A wrapper function that uses the model to classify unlabeled tweets from tweets_test.csv file. 

In [93]:
def classify_tweets(tfidf, classifier, unlabeled_tweets):
  """ predicts class labels for raw tweet text
  Inputs:
    tfidf: sklearn.feature_extraction.text.TfidfVectorizer: the TfidfVectorizer object used on training data
    classifier: sklearn.svm.classes.SVC: classifier learnt
    unlabeled_tweets: pd.DataFrame: tweets read from tweets_test.csv
  Outputs:
    numpy.ndarray(int): dense binary vector of class labels for unlabeled tweets
  """
  tweets = pd.read_csv("tweets_train.csv", na_filter=False)
  train_tweets = process_all(tweets)
  tfidf, X = create_features(train_tweets, stopwords)
  y = create_labels(train_tweets)

  classifier = learn_classifier(X, y, 'poly')

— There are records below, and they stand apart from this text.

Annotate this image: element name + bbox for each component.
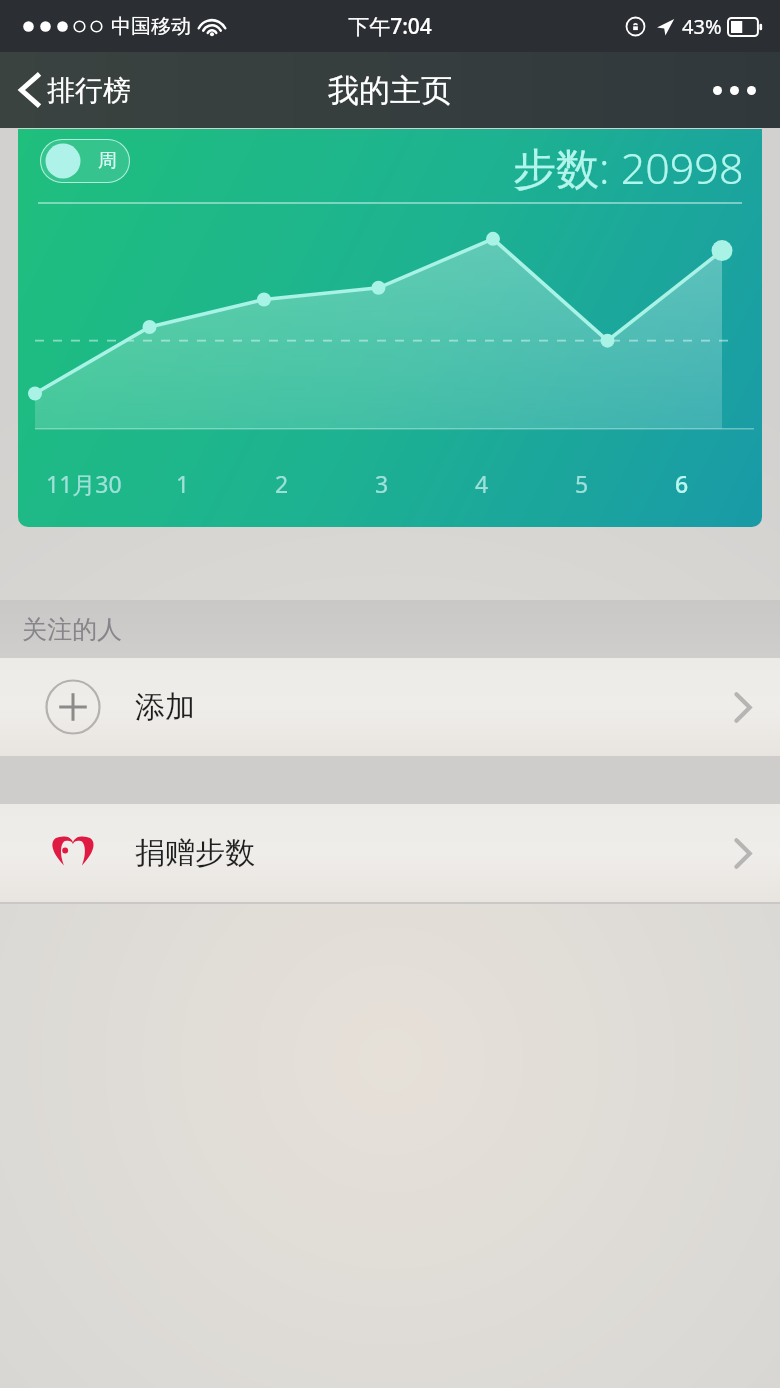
button[interactable]: 捐赠步数 <box>0 804 780 902</box>
staticText: 4 <box>475 468 489 499</box>
button[interactable]: More options <box>689 64 780 117</box>
staticText: 3 <box>375 468 389 499</box>
staticText: 43% <box>682 13 722 40</box>
staticText: 添加 <box>135 688 195 726</box>
staticText: 11月30 <box>46 468 122 499</box>
staticText: 1 <box>176 468 190 499</box>
button[interactable]: 排行榜 <box>0 64 149 116</box>
button[interactable]: 周 <box>18 129 762 527</box>
staticText: 周 <box>98 149 117 173</box>
staticText: 排行榜 <box>47 73 131 108</box>
staticText: 关注的人 <box>22 614 122 645</box>
staticText: 2 <box>275 468 289 499</box>
staticText: 捐赠步数 <box>135 834 255 872</box>
staticText: 6 <box>675 468 689 499</box>
staticText: 步数: 20998 <box>513 138 744 197</box>
staticText: 中国移动 <box>111 14 191 39</box>
staticText: 下午7:04 <box>348 12 432 41</box>
button[interactable]: 周 <box>40 139 130 183</box>
staticText: 5 <box>575 468 589 499</box>
button[interactable]: 添加 <box>0 658 780 756</box>
staticText: 我的主页 <box>328 71 452 110</box>
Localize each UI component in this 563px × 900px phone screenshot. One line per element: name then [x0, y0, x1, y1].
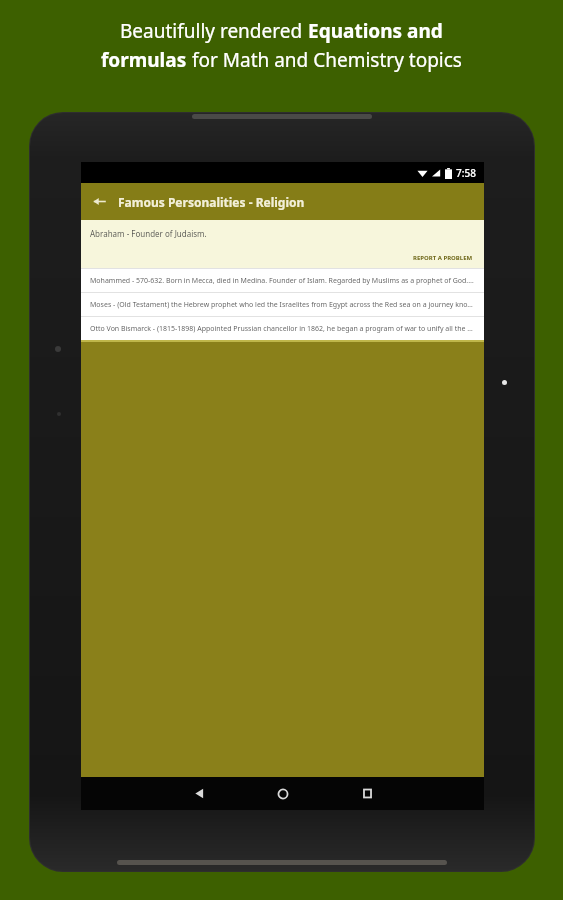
button[interactable]: Moses - (Old Testament) the Hebrew proph… [81, 293, 484, 316]
staticText: Beautifully rendered [120, 18, 308, 44]
button[interactable]: Back [81, 183, 118, 220]
button[interactable]: Otto Von Bismarck - (1815-1898) Appointe… [81, 317, 484, 340]
staticText: 7:58 [456, 166, 476, 180]
staticText: formulas [101, 47, 187, 73]
staticText: Famous Personalities - Religion [118, 194, 305, 210]
button[interactable]: Recent apps [342, 777, 392, 810]
staticText: for Math and Chemistry topics [187, 47, 462, 73]
button[interactable]: REPORT A PROBLEM [411, 253, 475, 263]
staticText: Abraham - Founder of Judaism. [90, 228, 207, 239]
staticText: Equations and [308, 18, 443, 44]
staticText: Otto Von Bismarck - (1815-1898) Appointe… [90, 324, 475, 334]
staticText: Moses - (Old Testament) the Hebrew proph… [90, 300, 475, 310]
button[interactable]: Mohammed - 570-632. Born in Mecca, died … [81, 269, 484, 292]
button[interactable]: Abraham - Founder of Judaism. [81, 220, 484, 268]
button[interactable]: Home [258, 777, 308, 810]
button[interactable]: Back [174, 777, 224, 810]
staticText: Mohammed - 570-632. Born in Mecca, died … [90, 276, 475, 286]
staticText: REPORT A PROBLEM [413, 254, 473, 262]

  tfidf, X_test = create_features(test_tweets, stopwords)
  classifier.predict(X_test)

  return preds

In [None]:
# **TO-DO** Fill in best classifier in the function and re-trian classifier using all training data
# **TO-DO** Get predictions for unlabelled test data
#classifier = learn_classifier(X, y, best_kernel)
#unlabeled_tweets = pd.read_csv("tweets_test.csv", na_filter=False)
#y_pred = classify_tweets(tfidf, classifier, unlabeled_tweets)

## Closing Questions

Did the SVM classifier perform better than the baseline?